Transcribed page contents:
Start of Block

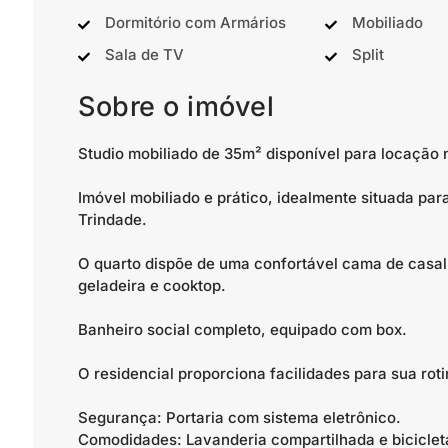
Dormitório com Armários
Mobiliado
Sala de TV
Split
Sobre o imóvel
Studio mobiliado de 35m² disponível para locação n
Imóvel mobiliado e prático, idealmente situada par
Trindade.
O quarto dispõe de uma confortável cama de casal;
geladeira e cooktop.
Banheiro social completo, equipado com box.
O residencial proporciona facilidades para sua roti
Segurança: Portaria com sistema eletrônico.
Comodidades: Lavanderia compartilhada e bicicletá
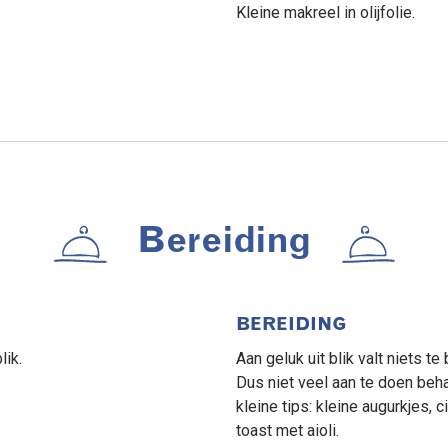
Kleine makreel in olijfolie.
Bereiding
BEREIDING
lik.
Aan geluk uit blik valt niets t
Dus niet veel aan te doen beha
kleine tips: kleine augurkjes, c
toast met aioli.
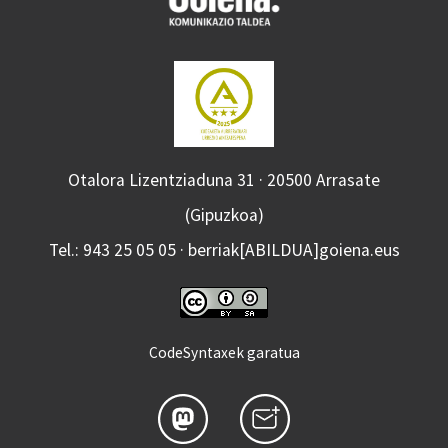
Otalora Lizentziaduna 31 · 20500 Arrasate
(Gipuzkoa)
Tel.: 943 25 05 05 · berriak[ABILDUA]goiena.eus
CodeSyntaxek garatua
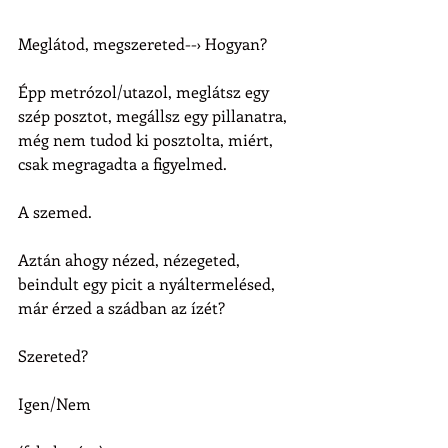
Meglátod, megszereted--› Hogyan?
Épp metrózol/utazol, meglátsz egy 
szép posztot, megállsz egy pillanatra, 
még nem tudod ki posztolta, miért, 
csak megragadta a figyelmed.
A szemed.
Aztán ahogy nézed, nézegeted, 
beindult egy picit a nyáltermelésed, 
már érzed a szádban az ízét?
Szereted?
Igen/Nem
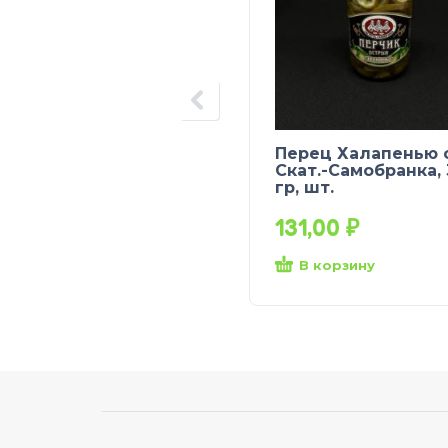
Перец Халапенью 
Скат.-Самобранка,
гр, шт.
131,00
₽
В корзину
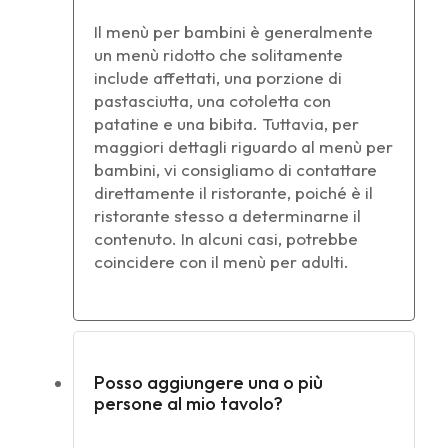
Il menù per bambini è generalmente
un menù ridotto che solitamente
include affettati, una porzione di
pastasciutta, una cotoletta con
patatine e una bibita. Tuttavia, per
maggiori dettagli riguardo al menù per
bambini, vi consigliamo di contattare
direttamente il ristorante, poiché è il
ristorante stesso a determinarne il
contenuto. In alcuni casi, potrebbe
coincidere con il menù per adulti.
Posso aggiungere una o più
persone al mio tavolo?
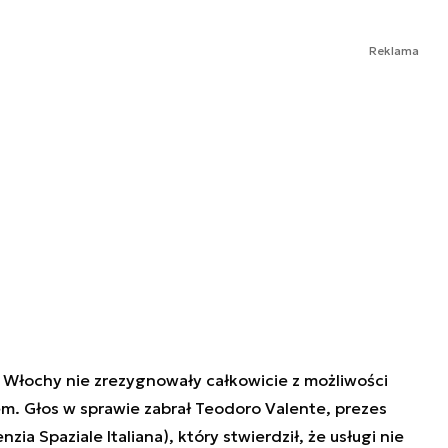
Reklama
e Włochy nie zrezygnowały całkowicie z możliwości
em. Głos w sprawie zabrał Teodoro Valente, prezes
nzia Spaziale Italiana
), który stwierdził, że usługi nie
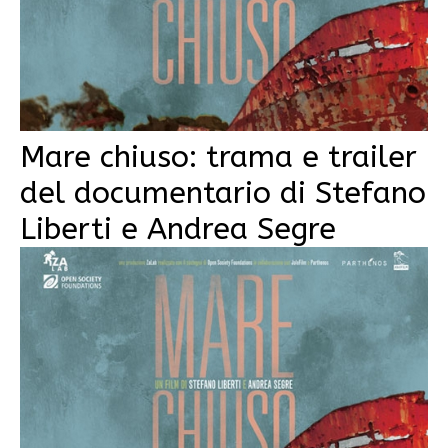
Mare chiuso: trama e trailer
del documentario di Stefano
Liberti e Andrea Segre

End of Block

Required action =>
When a line among the entries above contains "ristorante", copy it.

Exercise answer =>
direttamente il ristorante, poiché è il
ristorante stesso a determinarne il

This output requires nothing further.